For the reintroduction process, you could try just ignoring him if he goes off in this vein, and hope that he gives up on it.  Since they live far away, having a conflict-resolution pow-wow may be avoidable - unless you can reasonably predict that all the parties would benefit from "clearing the air". 

Thanksgiving holidays are notoriously emotionally loaded, and if air travel in bad weather is involved, that might not be an ideal setting for rebuilding a positive relationship.

As someone who is co-estranged from family members (mom and sister), I would suggest reaching out and accepting your relationship with the sole focus being for your kids. Granted, your post is different in that it is him estranged from you (not that you both are choosing to not have a relationship which is more my case). The options it appears you have are a) see if he can share why he feels what he does (and for you to be prepared for anything and have to accept those things he shares), b) work on yourself alone or with a therapist to accept you cannot change a person or why they choose what they do, or c) push the relationship with the intent primarily for your kids. I have chosen options b and c for my own life. I have the kids call and Facetime. I send pictures and basic updates via phone or email. When in person, I arrange time for my kids to spend time with their grandma and I recently saw my sister (for my kids' sake) when she was in town after 8 years of not having seen or really spoken to her (my kids had but not me). It does cause me emotional depletion when I'm in situations like this "why can't things be 'normal'" but it's the best option for me while maintaining the relationship with their grandma / aunt that is important to me/them. Good luck.

I agree that your brother has a lot of issues to work out, but I am more sympathetic to him than other commentators. It sounds to me that he's experiencing an unbundling of his family unit - you and your parents are now focused on your children and your lives, and he's not part of it for no fault of his. In the meantime, he has to navigate his relationship with his wife, and come to terms with the idea that he is not going to have kids. That's a lot; meeting your kids would not be on my list of priorities either. I believe that you should meet him somewhere neutral (coffee shop, restaurant) for a meeting of the two of you, and work on the past that unites you. Just arrange for quick meetings, and take it from there. I think you're at least a few meetings away from him meeting your kids. I also think that your parents have a role to play here. Have they been to see him - just him and his wife, or even just him - without you being around? They should arrange trips and time to spend together with him, and you should encourage them by hiring alternative childcare while they're away. Their focus on your kids might seem to him like he is being penalized - his parents take away time from him to give it to someone else, at a moment that perhaps he needs them most. 

I’m wondering if maybe he feels resentment in connection to your ability to conceive when it sounds like he and his wife were unable to do so right around the same time.
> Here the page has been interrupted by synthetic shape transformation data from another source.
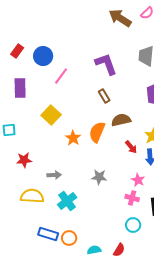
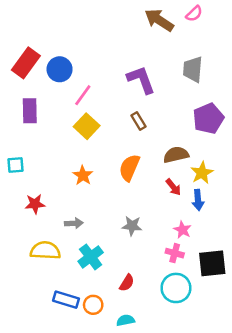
red rectangle: (17, 51) -> (26, 63), size x1.6
yellow square: (51, 115) -> (87, 126), moved
brown semicircle: (121, 120) -> (176, 155), moved
orange star: (73, 138) -> (83, 175), moved
cyan circle: (133, 225) -> (176, 288), size x1.5
red semicircle: (119, 250) -> (127, 283), moved

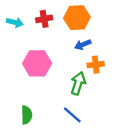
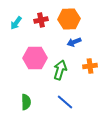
cyan arrow: (15, 22) -> (16, 23), turned 112
orange cross: (96, 65) -> (90, 66), moved
green arrow: (78, 83) -> (60, 70), moved

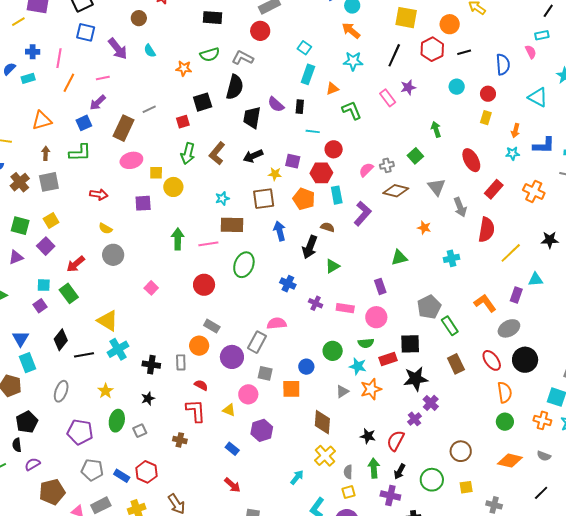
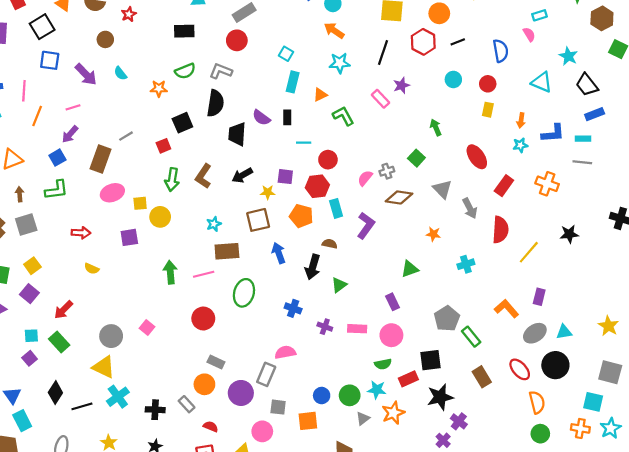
gray circle: (113, 255) -> (111, 336), moved
cyan triangle: (535, 279) -> (564, 332), moved
green circle: (333, 351) -> (350, 395), moved
gray rectangle: (181, 362) -> (187, 404), turned -35

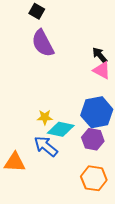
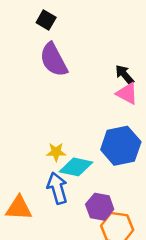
purple hexagon: (93, 139) -> (100, 207), moved
blue arrow: (46, 146) -> (57, 188), turned 35

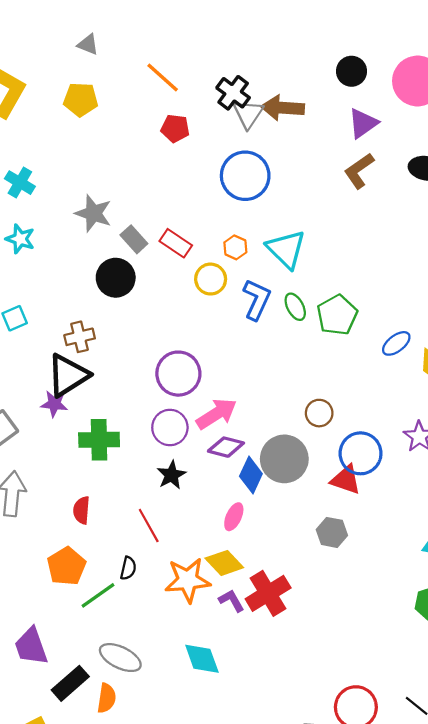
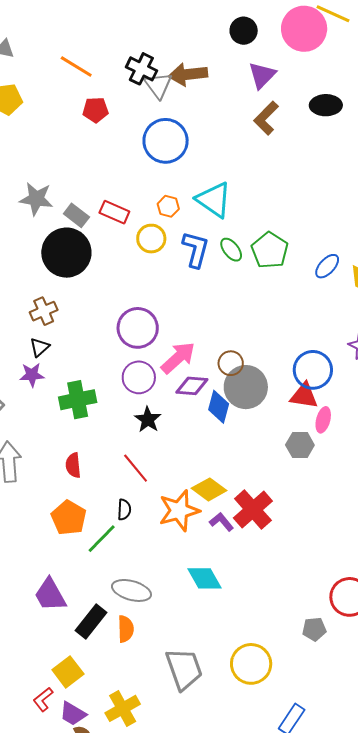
black circle: (116, 278) -> (66, 253), size x1.4
black triangle: (68, 375) -> (40, 347), size x0.5
brown circle: (319, 413) -> (231, 363), moved
pink ellipse: (234, 517) -> (323, 420), moved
If so, it could be helpful to start by just acknowledging those feelings, if they are present at all (and if he’s even conscious of them) and validating them. Of course it’s no “fault” on your part but I imagine he may have experienced some negative feelings toward you without having the words to talk about it in a constructive way. Even just saying something like “I have really missed you and remember that we stopped talking right around that time. I can imagine that you might have felt really angry or sad during a time that felt happy for us and maybe that was too much for us both to try to overcome in the moment. But I want to try to do that with you now if you’re willing and able.” I could totally be off base so take it with a grain of salt but I find it’s always helpful to start with validation!